══ SUPPLIED DATA

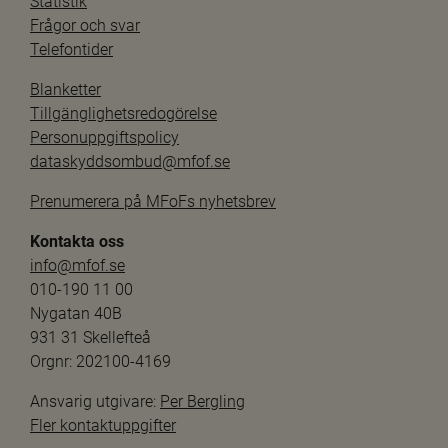
Statistik
Frågor och svar
Telefontider
Blanketter
Tillgänglighetsredogörelse
Personuppgiftspolicy
dataskyddsombud@mfof.se
Prenumerera på MFoFs nyhetsbrev
Kontakta oss
info@mfof.se
010-190 11 00
Nygatan 40B
931 31 Skellefteå
Orgnr: 202100-4169
Ansvarig utgivare: 
Per Bergling
Fler kontaktuppgifter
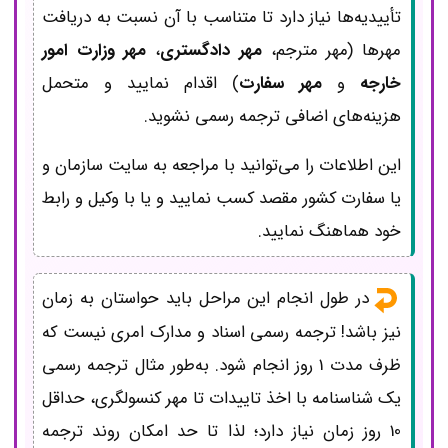
تأییدیه‌ها نیاز دارد تا متناسب با آن نسبت به دریافت
مهرها (مهر مترجم،
مهر دادگستری
،
مهر وزارت امور
خارجه
و
مهر سفارت
) اقدام نمایید و متحمل
هزینه‌های اضافی ترجمه رسمی نشوید.
این اطلاعات را می‌توانید با مراجعه به سایت سازمان و
یا سفارت کشور مقصد کسب نمایید و یا با وکیل و رابط
خود هماهنگ نمایید.
در طول انجام این مراحل باید حواستان به زمان
نیز باشد! ترجمه رسمی اسناد و مدارک امری نیست که
ظرف مدت 1 روز انجام شود. به‌طور مثال ترجمه رسمی
یک شناسنامه با اخذ تاییدات تا مهر کنسولگری، حداقل
10 روز زمان نیاز دارد؛ لذا تا حد امکان روند ترجمه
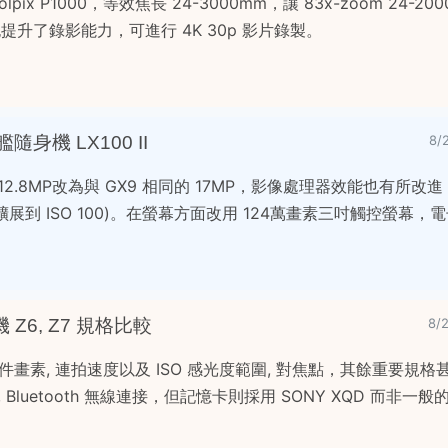
lpix P1000，等效焦長 24-3000mm，讓 83x-zoom 24-200
也提升了錄影能力，可進行 4K 30p 影片錄製。
隨身機 LX100 II
8/
.8MP改為與 GX9 相同的 17MP，影像處理器效能也有所改進，
(可擴展到 ISO 100)。在螢幕方面改用 124萬畫素三吋觸控螢幕
 Z6, Z7 規格比較
8/
元件畫素, 連拍速度以及 ISO 感光度範圍, 對焦點，其餘重要規
 Bluetooth 無線連接，但記憶卡則採用 SONY XQD 而非一般的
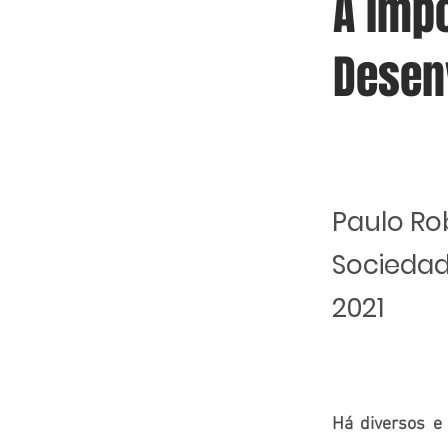
A imp
Desen
Paulo Ro
Sociedade
2021
Há diversos e 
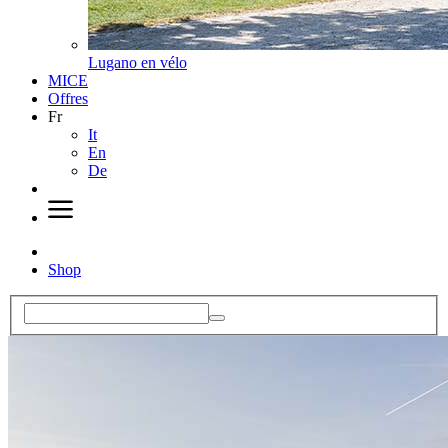
Lugano en vélo
MICE
Offres
Fr
It
En
De
Shop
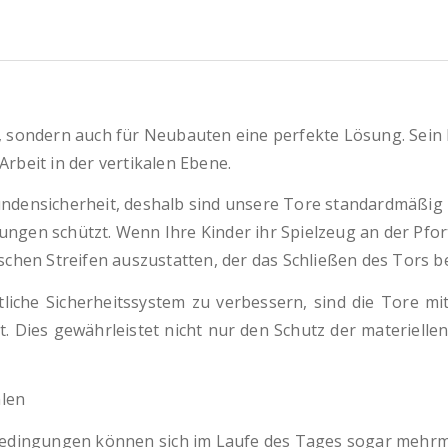
, sondern auch für Neubauten eine perfekte Lösung. Sein Ha
rbeit in der vertikalen Ebene.
Kundensicherheit, deshalb sind unsere Tore standardmäßig
ngen schützt. Wenn Ihre Kinder ihr Spielzeug an der Pfor
ischen Streifen auszustatten, der das Schließen des Tors b
tliche Sicherheitssystem zu verbessern, sind die Tore mi
rt. Dies gewährleistet nicht nur den Schutz der materiell
dingungen können sich im Laufe des Tages sogar mehrma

════

* [TASK GOAL]: Could you set down the records above word for word, without any of the pictures?

* [WRITTEN ANSWER]:
Statistik
Frågor och svar
Telefontider
Blanketter
Tillgänglighetsredogörelse
Personuppgiftspolicy
dataskyddsombud@mfof.se
Prenumerera på MFoFs nyhetsbrev
Kontakta oss
info@mfof.se
010-190 11 00
Nygatan 40B
931 31 Skellefteå
Orgnr: 202100-4169
Ansvarig utgivare: 
Per Bergling
Fler kontaktuppgifter
تأییدیه‌ها نیاز دارد تا متناسب با آن نسبت به دریافت
مهرها (مهر مترجم،
مهر دادگستری
،
مهر وزارت امور
خارجه
و
مهر سفارت
) اقدام نمایید و متحمل
هزینه‌های اضافی ترجمه رسمی نشوید.
این اطلاعات را می‌توانید با مراجعه به سایت سازمان و
یا سفارت کشور مقصد کسب نمایید و یا با وکیل و رابط
خود هماهنگ نمایید.
در طول انجام این مراحل باید حواستان به زمان
نیز باشد! ترجمه رسمی اسناد و مدارک امری نیست که
ظرف مدت 1 روز انجام شود. به‌طور مثال ترجمه رسمی
یک شناسنامه با اخذ تاییدات تا مهر کنسولگری، حداقل
10 روز زمان نیاز دارد؛ لذا تا حد امکان روند ترجمه
lpix P1000，等效焦長 24-3000mm，讓 83x-zoom 24-200
也提升了錄影能力，可進行 4K 30p 影片錄製。
隨身機 LX100 II
8/
.8MP改為與 GX9 相同的 17MP，影像處理器效能也有所改進，
(可擴展到 ISO 100)。在螢幕方面改用 124萬畫素三吋觸控螢幕
 Z6, Z7 規格比較
8/
元件畫素, 連拍速度以及 ISO 感光度範圍, 對焦點，其餘重要規
 Bluetooth 無線連接，但記憶卡則採用 SONY XQD 而非一般的
A imp
Desen
Paulo Ro
Sociedade
2021
Há diversos e 
Lugano en vélo
MICE
Offres
Fr
It
En
De
Shop
, sondern auch für Neubauten eine perfekte Lösung. Sein Ha
rbeit in der vertikalen Ebene.
Kundensicherheit, deshalb sind unsere Tore standardmäßig
ngen schützt. Wenn Ihre Kinder ihr Spielzeug an der Pfor
ischen Streifen auszustatten, der das Schließen des Tors b
tliche Sicherheitssystem zu verbessern, sind die Tore mi
rt. Dies gewährleistet nicht nur den Schutz der materiell
dingungen können sich im Laufe des Tages sogar mehrma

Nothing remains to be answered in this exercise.